PROBLEM REQUIREMENTS | The expected answer is the data below, printed verbatim without its pictures.

INFORMATION PROVIDED |
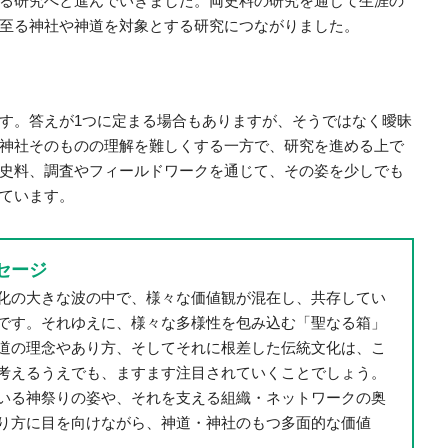
る研究へと進んでいきました。両史料の研究を通じて生涯の
至る神社や神道を対象とする研究につながりました。
す。答えが1つに定まる場合もありますが、そうではなく曖昧
神社そのものの理解を難しくする一方で、研究を進める上で
史料、調査やフィールドワークを通じて、その姿を少しでも
ています。
セージ
化の大きな波の中で、様々な価値観が混在し、共存してい
です。それゆえに、様々な多様性を包み込む「聖なる箱」
道の理念やあり方、そしてそれに根差した伝統文化は、こ
考えるうえでも、ますます注目されていくことでしょう。
いる神祭りの姿や、それを支える組織・ネットワークの奥
り方に目を向けながら、神道・神社のもつ多面的な価値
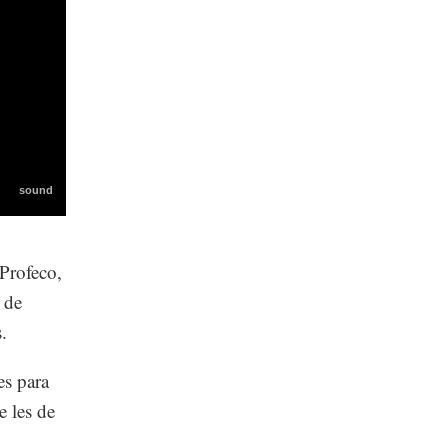
 Profeco,
 de
.
es para
e les de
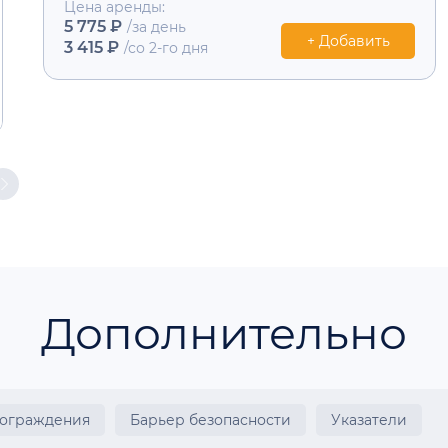
Цена аренды:
5 775 ₽
/за день
+ Добавить
3 415 ₽
/со 2-го дня
Дополнительно
 ограждения
Барьер безопасности
Указатели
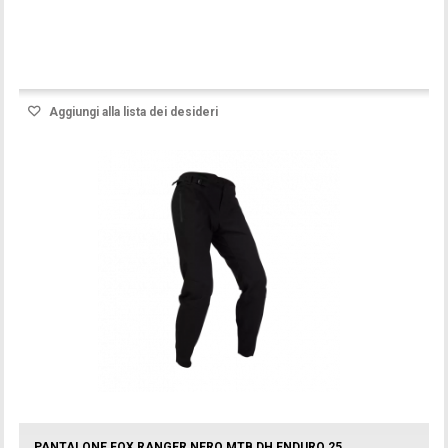
Prodotto disponibile con differenti opzioni
Aggiungi alla lista dei desideri
PANTALONE FOX RANGER NERO MTB DH ENDURO 25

EXPECTED ANSWER |
る研究へと進んでいきました。両史料の研究を通じて生涯の
至る神社や神道を対象とする研究につながりました。
す。答えが1つに定まる場合もありますが、そうではなく曖昧
神社そのものの理解を難しくする一方で、研究を進める上で
史料、調査やフィールドワークを通じて、その姿を少しでも
ています。
セージ
化の大きな波の中で、様々な価値観が混在し、共存してい
です。それゆえに、様々な多様性を包み込む「聖なる箱」
道の理念やあり方、そしてそれに根差した伝統文化は、こ
考えるうえでも、ますます注目されていくことでしょう。
いる神祭りの姿や、それを支える組織・ネットワークの奥
り方に目を向けながら、神道・神社のもつ多面的な価値
 Profeco,
 de
.
es para
e les de
Цена аренды:
5 775 ₽
/за день
+ Добавить
3 415 ₽
/со 2-го дня
Дополнительно
 ограждения
Барьер безопасности
Указатели
Prodotto disponibile con differenti opzioni
Aggiungi alla lista dei desideri
PANTALONE FOX RANGER NERO MTB DH ENDURO 25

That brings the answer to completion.